In some ways, recent events have buttressed this argument. The administration’s response clearly illustrates the way in which efforts have been focused on changing the “frame” of the controversy, rather than on changing the actual policy itself. Obama’s “accommodation” sought to limit the coercive power of the state by removing the Church from “directly” paying for contraception and instead shifted this direct activity to the insurance company.
But it is unclear to me (and others) that this shift involved any substantive change in policy. This is exactly why some have called this policy accommodation “morally obtuse.”
Others, such as David Gibson, have noted how Obama’s accommodation corresponds to a shift from “immediate material cooperation with evil” to “mediated material cooperation with evil” for leaders of religious institutions. Gibson’s piece is worth reading, but the “moral theology 101” that David Gibson expounds on in distinguishing between formal and material cooperation with evil (and immediate vs. mediated material cooperation), while helpful in exploring and guiding individual level moral action, is much less helpful and largely inadequate for telling us how to create policy for a pluralistic world like ours. Gibson proudly notes the Catholic roots of casuistry, but I feel like his article highlights why the word can have a negative connotation, too.
Here is my tongue in cheek summary–Sr. Carol successfully lobbied to free her conscience, but only by putting insurance companies on the hook! Luckily, unlike the Church, we all know that insurance companies don’t have a conscience!
In one sense, Obama’s accommodation does grapple with the issue of the individual Catholic conscience by allowing religious actors within religious institutions to maintain their conscience while still providing health care to their employees. But to get to this view, we have to almost start from the viewpoint of an imperial democratic sovereign state, rather than a democratic, pluralistic one in which religious actors and institutions (with their own understandings) can have ample room for developing their own authoritative voices.
In reading polls and blogs, it would appear that Obama’s effort at reframing has been at least somewhat successful, and he may even benefit politically from this particular battle.
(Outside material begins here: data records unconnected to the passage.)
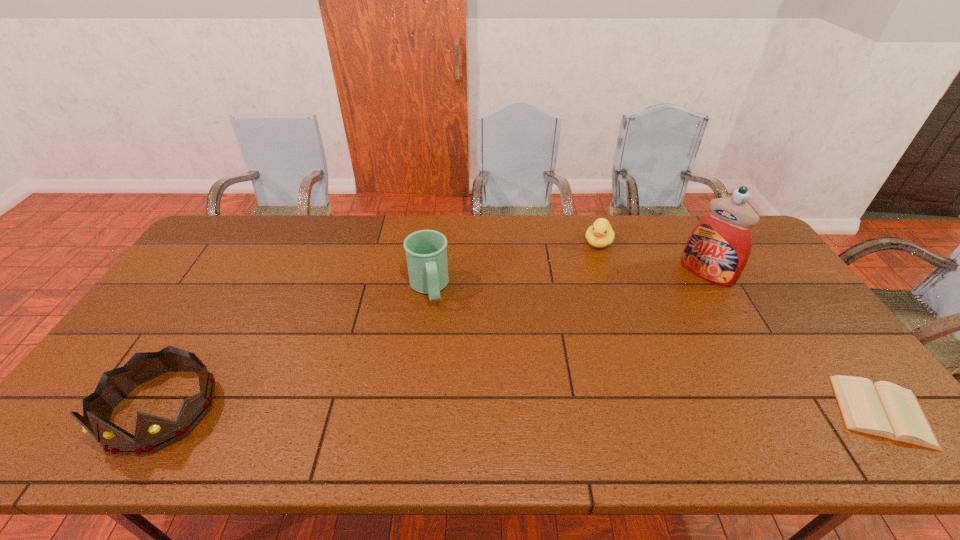 Locate an element on the screen. The width and height of the screenshot is (960, 540). vacant point located between the third shortest object and the leftmost object is located at coordinates (295, 349).

I want to click on blank region between the farthest object and the detergent, so point(652,258).

The width and height of the screenshot is (960, 540). I want to click on free space between the fourth object from right to left and the tiara, so click(295, 349).

Identify which object is located as the fourth nearest to the detergent. Please provide its 2D coordinates. Your answer should be formatted as a tuple, i.e. [(x, y)], where the tuple contains the x and y coordinates of a point satisfying the conditions above.

[(153, 433)]

Where is `object that is the nearest to the third object from right to left`? object that is the nearest to the third object from right to left is located at coordinates (718, 248).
In a strange way, I
expect suspect that if people see contraception as a simple moral issue then they will largely be satisfied by this fight. On the left, Obama has made contraception freely available to all women and even accommodated individual consciences at Catholic schools and hospitals (or Catholic obscurantism depending on your religious sensibilities). On the right, where they always expect the worst from him, at least Obama laid bare the imperialism of the contraceptive mentality and illustrated the denuding nature of the contemporary liberal administration—all the while highlighting the moral contortions and laying bare the fears of the religious left.
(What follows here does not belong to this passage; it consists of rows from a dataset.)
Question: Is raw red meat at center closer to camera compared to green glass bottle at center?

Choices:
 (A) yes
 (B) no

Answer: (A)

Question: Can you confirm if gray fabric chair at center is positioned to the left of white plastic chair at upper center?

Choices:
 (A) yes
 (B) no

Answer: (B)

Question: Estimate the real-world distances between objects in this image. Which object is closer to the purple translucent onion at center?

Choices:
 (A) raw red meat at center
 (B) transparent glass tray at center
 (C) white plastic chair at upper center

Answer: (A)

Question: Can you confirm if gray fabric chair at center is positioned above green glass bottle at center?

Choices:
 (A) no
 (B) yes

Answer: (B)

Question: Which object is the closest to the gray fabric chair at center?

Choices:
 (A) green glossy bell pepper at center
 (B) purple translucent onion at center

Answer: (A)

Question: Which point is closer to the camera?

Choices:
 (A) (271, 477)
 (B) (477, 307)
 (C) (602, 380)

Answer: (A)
For all those who view the issue of contraception as morally complex, however, and had hoped that Obama might be a leader who grappled with complexity rather than used it as a wedge issue, I suspect that they will not be satisfied. At best, they will be ambivalent. In this case, Obama failed to creatively grapple with the issue of moral complexity in a pluralistic society. They may not fault Obama personally—after all, politicians have failed, for years, to grapple creatively with these issues. But if people had hopes that Obama would be different, that he might actually have what it takes to help us engage with each other at a deeper level of conversation, then they are likely feeling dejected.
Instead, it looks like more of the same in culture war politics.